* WHAT YOU NEED TO DO: Please copy the data below exactly; none of the pictures in it belong in the copy.

Collected data entries:
::::::::

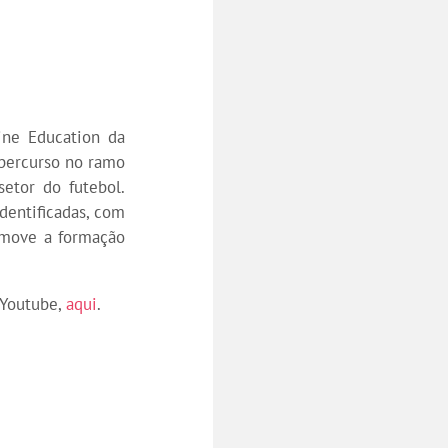
ine Education da
percurso no ramo
etor do futebol.
dentificadas, com
omove a formação
 Youtube,
aqui
.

::::::::

* WRITTEN ANSWER:
ine Education da
percurso no ramo
etor do futebol.
dentificadas, com
omove a formação
 Youtube,
aqui
.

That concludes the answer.